Politicians can advance their careers by convincing voters of their superior ability to manage problems. Only on rare occasions do politicians yield control, as in the case of transportation deregulation. Such instances are usually driven by special-interest politics that happen to produce results consistent with consumer interests, or else by market competition.
While politicians can perhaps be excused for supporting notions that further their careers, less defensible are the members of academia and other “learned professions” who provide intellectual respectability for destructive central planning. Yet they too have fallen under the sway of misguided theory. Submitting to the “nirvana” fallacy, they often believe that markets will operate better if they are “planned” than if they operate freely under a consistent rule of law. Nowhere is this fallacy more prevalent than with environmental protection.

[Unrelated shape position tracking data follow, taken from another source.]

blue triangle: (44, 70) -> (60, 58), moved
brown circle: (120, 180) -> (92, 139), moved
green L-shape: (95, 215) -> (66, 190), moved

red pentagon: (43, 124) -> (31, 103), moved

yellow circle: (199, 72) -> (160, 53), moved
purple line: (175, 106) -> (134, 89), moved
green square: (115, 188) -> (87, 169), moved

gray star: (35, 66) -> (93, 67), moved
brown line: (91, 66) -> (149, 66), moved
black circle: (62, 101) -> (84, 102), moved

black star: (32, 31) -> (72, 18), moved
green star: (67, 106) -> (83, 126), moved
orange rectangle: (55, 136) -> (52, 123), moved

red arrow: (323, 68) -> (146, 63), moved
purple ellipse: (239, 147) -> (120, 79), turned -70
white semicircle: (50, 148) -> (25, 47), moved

While it is appropriate to recognize the limitations of the common law in the field of environmental protection, supporters of centralized environmental controls act as if today’s statutory approach has no comparable limitations. For example, one critic accuses free market environmentalism advocates of “wishful thinking” about the common law (Thompson 1996, 1359) while failing to address any of the shortcomings of today’s political and bureaucratic system.

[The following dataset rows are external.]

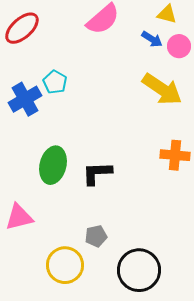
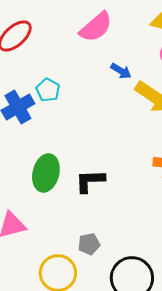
blue arrow: (152, 39) -> (121, 71), moved

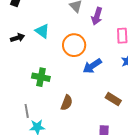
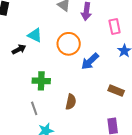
black arrow: (18, 38) -> (19, 49), moved
gray line: (27, 111) -> (34, 108), moved

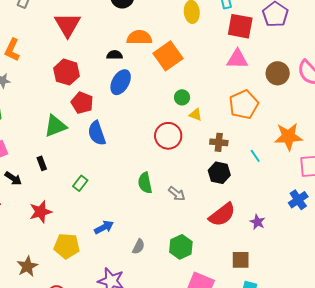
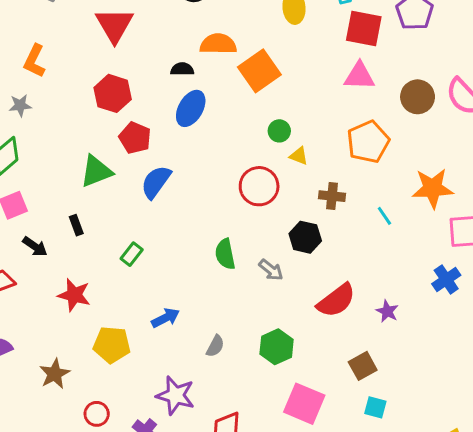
blue semicircle: (97, 133) -> (156, 182), turned 55
black hexagon: (219, 173) -> (305, 237), moved
red star: (41, 212) -> (74, 295), turned 30
brown square: (241, 260) -> (363, 366), turned -30

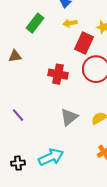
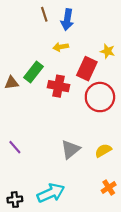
green rectangle: (35, 23) -> (33, 72), moved
yellow arrow: (70, 23) -> (61, 47), moved
red cross: (58, 74) -> (58, 86), moved

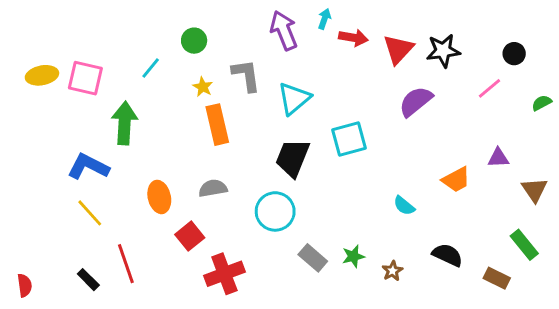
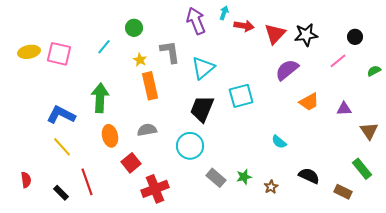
green arrow: (125, 123) -> (100, 98), moved
orange trapezoid: (456, 180) -> (309, 102), moved
red semicircle: (25, 285) -> (26, 180), moved

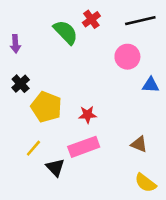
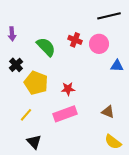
red cross: (91, 19) -> (75, 40), moved, turned -32
green semicircle: (66, 32) -> (46, 47), moved
black triangle: (55, 167) -> (34, 142), moved

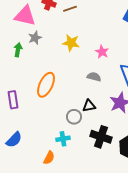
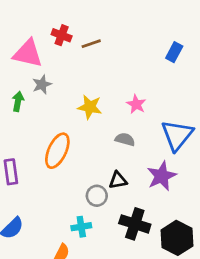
yellow star: (71, 43) -> (90, 107), moved

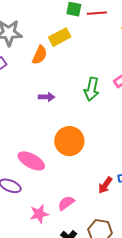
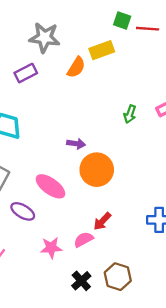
green arrow: (92, 89) -> (130, 114), size x0.7
purple arrow: (47, 97) -> (76, 144), moved
red arrow: (105, 185) -> (102, 221), moved

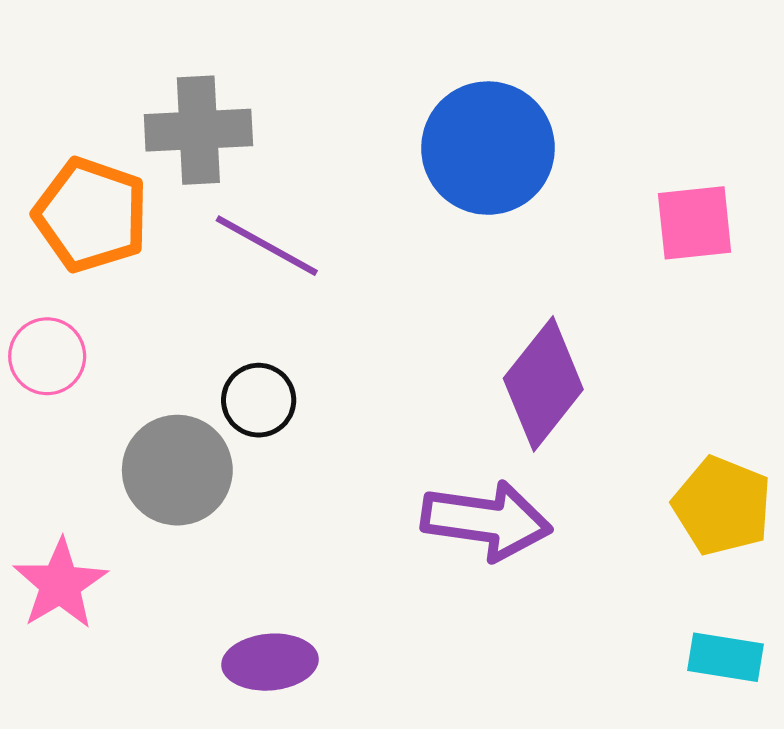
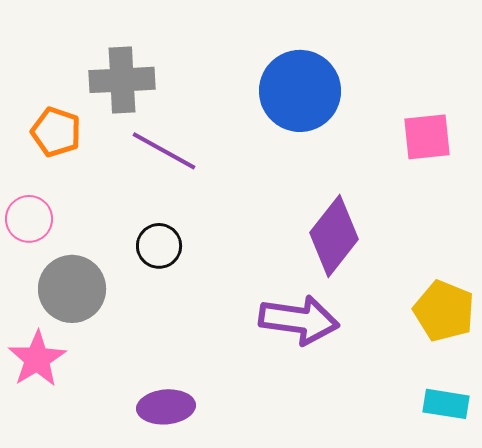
orange pentagon: (91, 215) -> (56, 132), size x0.7
gray circle: (177, 470) -> (72, 289), moved

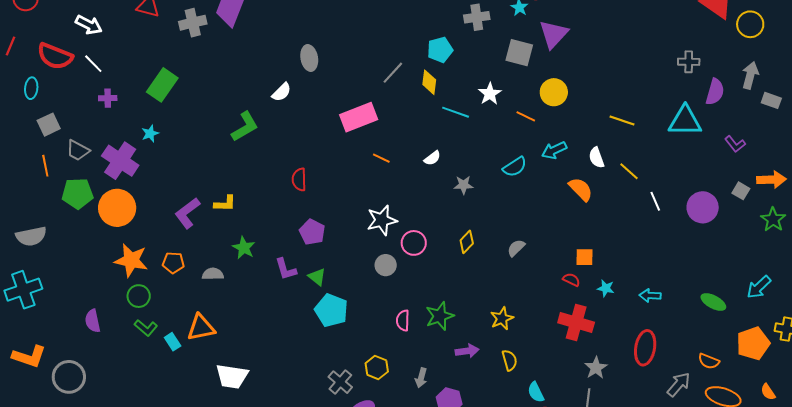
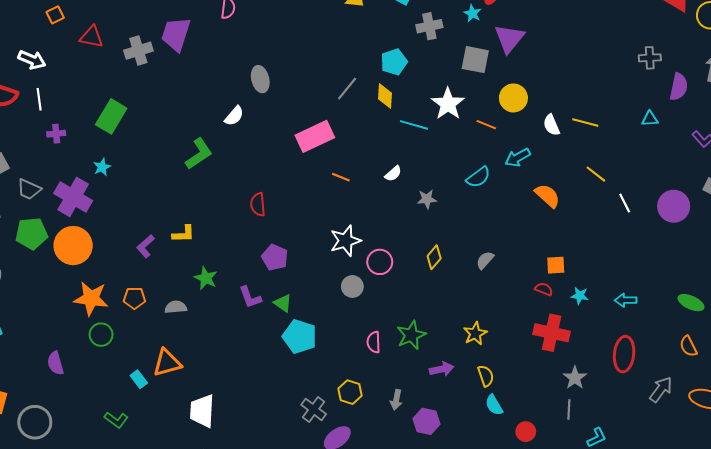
white line: (93, 64) -> (39, 99), turned 40
white star: (490, 94) -> (448, 104), size x1.4
cyan triangle: (685, 121) -> (650, 119), size x0.5
white semicircle: (596, 158) -> (551, 125), moved
purple L-shape: (187, 213) -> (146, 246), size x0.7
green L-shape: (146, 328) -> (116, 420), moved
orange semicircle: (709, 361) -> (688, 346), moved, turned 45
white trapezoid: (232, 376) -> (202, 411), turned 88
cyan semicircle: (536, 392) -> (494, 405), moved

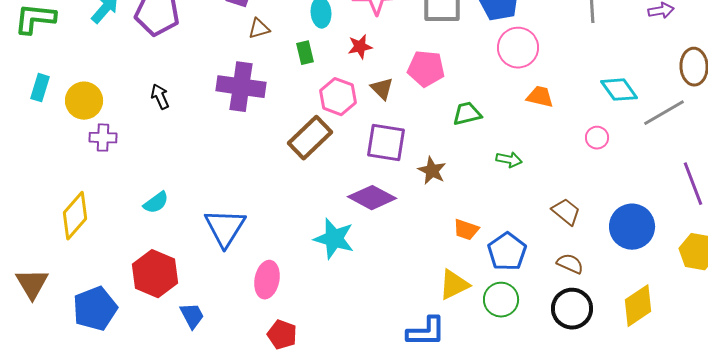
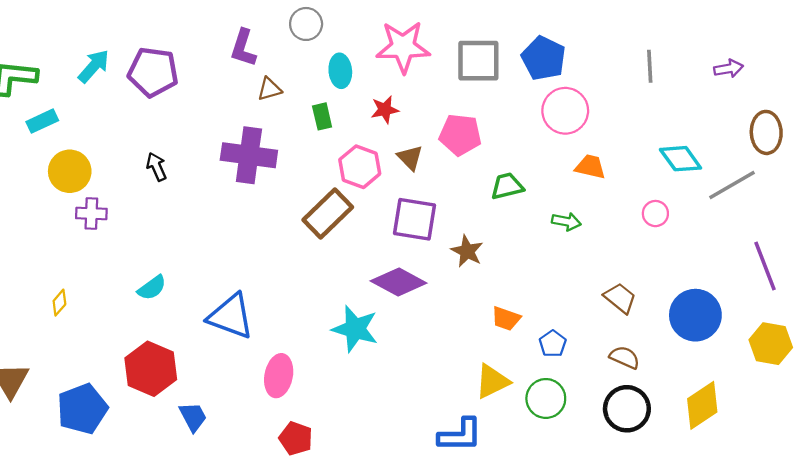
cyan rectangle: (40, 88) -> (42, 121), moved, turned 48
green arrow: (509, 160) -> (566, 222), moved
yellow diamond: (75, 216) -> (59, 303), size x0.5
blue triangle: (225, 228) -> (231, 316), turned -42
blue pentagon: (507, 252) -> (553, 344), size x0.6

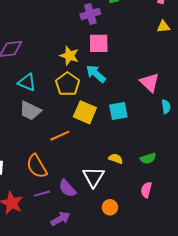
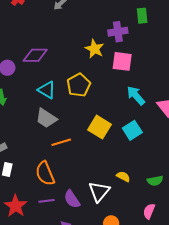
yellow star: (69, 56) -> (94, 49), moved
cyan arrow: (96, 74) -> (136, 96), moved
yellow pentagon: (68, 84) -> (79, 85), moved
cyan square: (118, 111) -> (132, 130), turned -30
orange line: (60, 136) -> (61, 142), moved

It should not be surprising that many policy experts are disdainful of free market environmentalism, which is built on voluntary action and common-law rights supplemented by local rules. Economists and other experts preached for decades that electricity and telephones were natural monopolies. Competitive markets simply could not exist in the face of such monopolies, they said; there was a “market failure” that had to be remedied by government control. Now that the deregulation of transportation and communication has led to dramatic reductions in costs, and the deregulation of electricity is promising to do the same, the argument has switched to environmental problems. Surely, they must be caused by “market failure.”
Would-be central planners argue that when it comes to the environment, markets and the law on which the nation was founded cannot protect us. Instead, we must have knowing, wise leaders with the “institutional expertise to fully evaluate complex scientific and technical evidence” and the ability to “make important policy decisions” (Thompson 1996, 1363). Americans, like children, need their help. Needless to say, we disagree.

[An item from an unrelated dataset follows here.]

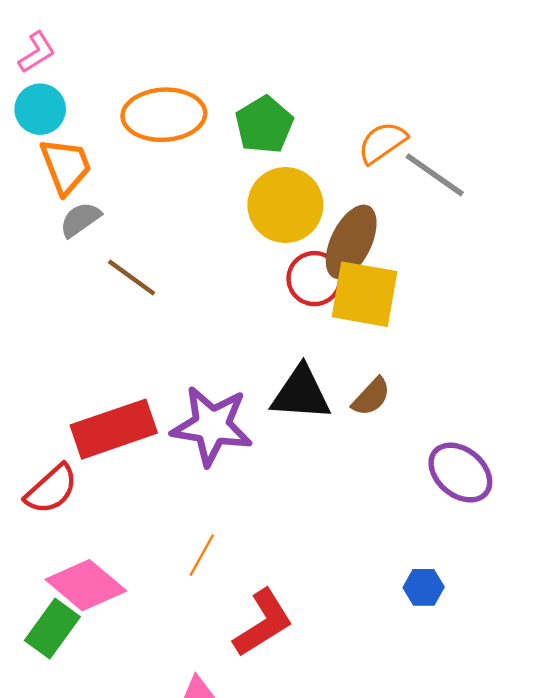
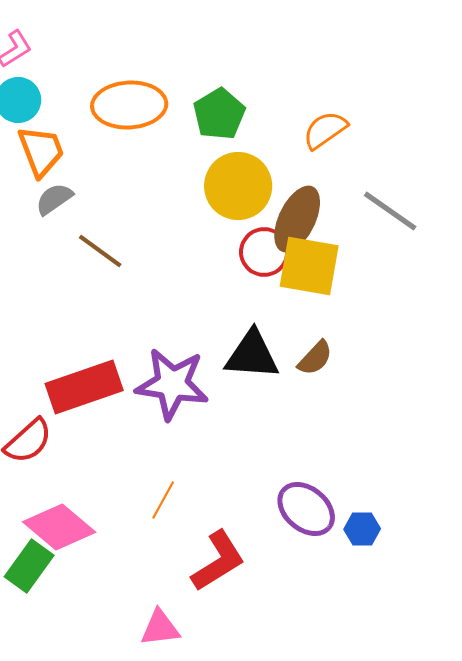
gray line: (435, 175) -> (390, 211), moved
purple ellipse: (460, 473) -> (306, 509), moved

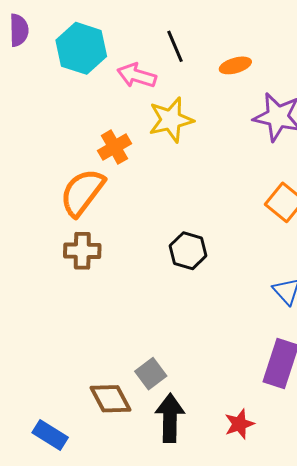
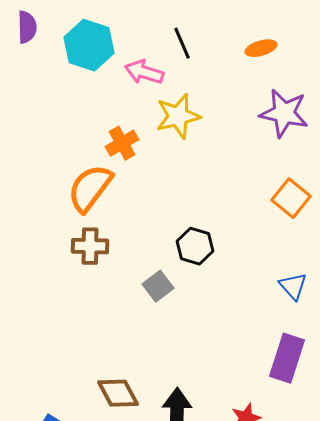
orange ellipse: (235, 65) -> (261, 48), moved
gray square: (151, 374) -> (158, 286), moved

Several years ago we were asked by reporters from Forbes if we believed that the EPA should be abolished (Brimelow and Spencer 1992, 432). It seemed at first like a radical notion. But it is a logical extension of the history reported here. The Interstate Commerce Commission and the Civil Aeronautics Board have disappeared, and the railroads, trucks, and airlines still function–substantially more efficiently than when regulation “saved” us from exploitation. We are seeing the benefits of communication and electrical service deregulation. Perhaps the environment could be next.
If so, we would be able to return to the regime that served us well in the past and that has shown signs of evolving as knowledge and environmental concerns began to change. The common law provides harsh penalties against firms that disregard the rights of citizens by exposing them to harms. Indeed, when real harm is inflicted, citizens get far better relief through common-law suits than they do from appeals to the Environmental Protection Agency.
Ideas have consequences. Eventually, citizens will recognize that the common law, bolstered by local regulation, can protect the environment more effectively and fairly than can congressional statutes and bureaucratic regulations.